Collected data entries:
•••
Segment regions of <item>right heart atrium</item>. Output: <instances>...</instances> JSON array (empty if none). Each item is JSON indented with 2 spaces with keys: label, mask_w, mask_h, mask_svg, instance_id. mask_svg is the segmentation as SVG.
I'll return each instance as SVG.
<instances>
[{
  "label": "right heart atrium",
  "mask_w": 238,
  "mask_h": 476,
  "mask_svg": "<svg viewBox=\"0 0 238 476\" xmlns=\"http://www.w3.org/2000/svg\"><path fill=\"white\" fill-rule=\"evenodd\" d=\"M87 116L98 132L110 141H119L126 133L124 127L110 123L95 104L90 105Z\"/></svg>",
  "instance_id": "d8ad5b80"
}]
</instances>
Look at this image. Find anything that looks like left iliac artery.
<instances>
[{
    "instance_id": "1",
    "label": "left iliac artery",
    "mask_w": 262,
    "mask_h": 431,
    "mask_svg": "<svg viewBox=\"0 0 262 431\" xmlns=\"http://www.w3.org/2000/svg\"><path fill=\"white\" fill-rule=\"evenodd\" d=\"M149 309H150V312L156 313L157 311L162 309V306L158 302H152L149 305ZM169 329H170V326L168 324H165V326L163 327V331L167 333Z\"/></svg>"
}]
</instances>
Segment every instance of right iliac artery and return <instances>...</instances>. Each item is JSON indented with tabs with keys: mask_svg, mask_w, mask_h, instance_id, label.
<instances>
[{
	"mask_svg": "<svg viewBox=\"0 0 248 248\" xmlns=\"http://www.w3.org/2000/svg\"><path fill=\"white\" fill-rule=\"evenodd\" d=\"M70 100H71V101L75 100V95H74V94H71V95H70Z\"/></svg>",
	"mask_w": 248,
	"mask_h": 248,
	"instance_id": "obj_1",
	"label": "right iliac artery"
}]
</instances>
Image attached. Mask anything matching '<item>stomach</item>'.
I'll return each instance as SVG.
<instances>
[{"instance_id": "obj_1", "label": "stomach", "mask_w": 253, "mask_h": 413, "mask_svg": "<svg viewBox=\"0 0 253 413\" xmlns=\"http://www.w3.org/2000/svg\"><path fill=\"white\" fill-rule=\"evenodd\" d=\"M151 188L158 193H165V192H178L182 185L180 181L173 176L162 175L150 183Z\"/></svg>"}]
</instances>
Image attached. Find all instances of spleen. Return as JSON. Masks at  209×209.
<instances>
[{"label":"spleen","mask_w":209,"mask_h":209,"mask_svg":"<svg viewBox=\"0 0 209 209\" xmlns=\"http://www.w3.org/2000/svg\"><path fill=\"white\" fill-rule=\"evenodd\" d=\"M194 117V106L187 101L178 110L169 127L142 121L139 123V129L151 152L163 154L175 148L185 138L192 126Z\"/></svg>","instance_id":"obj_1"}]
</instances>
•••
Each record above should be retyped in full, exactly as shown.

• Answer below:
Segment regions of <item>right heart atrium</item>. Output: <instances>...</instances> JSON array (empty if none). Each item is JSON indented with 2 spaces with keys: label, mask_w, mask_h, mask_svg, instance_id. mask_svg is the segmentation as SVG.
I'll return each instance as SVG.
<instances>
[{
  "label": "right heart atrium",
  "mask_w": 238,
  "mask_h": 476,
  "mask_svg": "<svg viewBox=\"0 0 238 476\" xmlns=\"http://www.w3.org/2000/svg\"><path fill=\"white\" fill-rule=\"evenodd\" d=\"M87 116L98 132L110 141H119L126 133L124 127L110 123L95 104L90 105Z\"/></svg>",
  "instance_id": "d8ad5b80"
}]
</instances>
Look at this image. Find anything that looks like left iliac artery.
<instances>
[{
    "instance_id": "1",
    "label": "left iliac artery",
    "mask_w": 262,
    "mask_h": 431,
    "mask_svg": "<svg viewBox=\"0 0 262 431\" xmlns=\"http://www.w3.org/2000/svg\"><path fill=\"white\" fill-rule=\"evenodd\" d=\"M149 309H150V312L156 313L157 311L162 309V306L158 302H152L149 305ZM169 329H170V326L168 324H165V326L163 327V331L167 333Z\"/></svg>"
}]
</instances>
Segment every instance of right iliac artery and return <instances>...</instances>. Each item is JSON indented with tabs with keys: mask_svg, mask_w, mask_h, instance_id, label.
<instances>
[{
	"mask_svg": "<svg viewBox=\"0 0 248 248\" xmlns=\"http://www.w3.org/2000/svg\"><path fill=\"white\" fill-rule=\"evenodd\" d=\"M70 100H71V101L75 100V95H74V94H71V95H70Z\"/></svg>",
	"mask_w": 248,
	"mask_h": 248,
	"instance_id": "obj_1",
	"label": "right iliac artery"
}]
</instances>
Image attached. Mask anything matching '<item>stomach</item>'.
I'll return each instance as SVG.
<instances>
[{"instance_id": "obj_1", "label": "stomach", "mask_w": 253, "mask_h": 413, "mask_svg": "<svg viewBox=\"0 0 253 413\" xmlns=\"http://www.w3.org/2000/svg\"><path fill=\"white\" fill-rule=\"evenodd\" d=\"M151 188L158 193H165V192H178L182 185L180 181L173 176L162 175L150 183Z\"/></svg>"}]
</instances>
Image attached. Find all instances of spleen. Return as JSON. Masks at  209×209.
<instances>
[{"label":"spleen","mask_w":209,"mask_h":209,"mask_svg":"<svg viewBox=\"0 0 209 209\" xmlns=\"http://www.w3.org/2000/svg\"><path fill=\"white\" fill-rule=\"evenodd\" d=\"M194 117V106L187 101L178 110L169 127L142 121L139 123V129L151 152L163 154L175 148L185 138L192 126Z\"/></svg>","instance_id":"obj_1"}]
</instances>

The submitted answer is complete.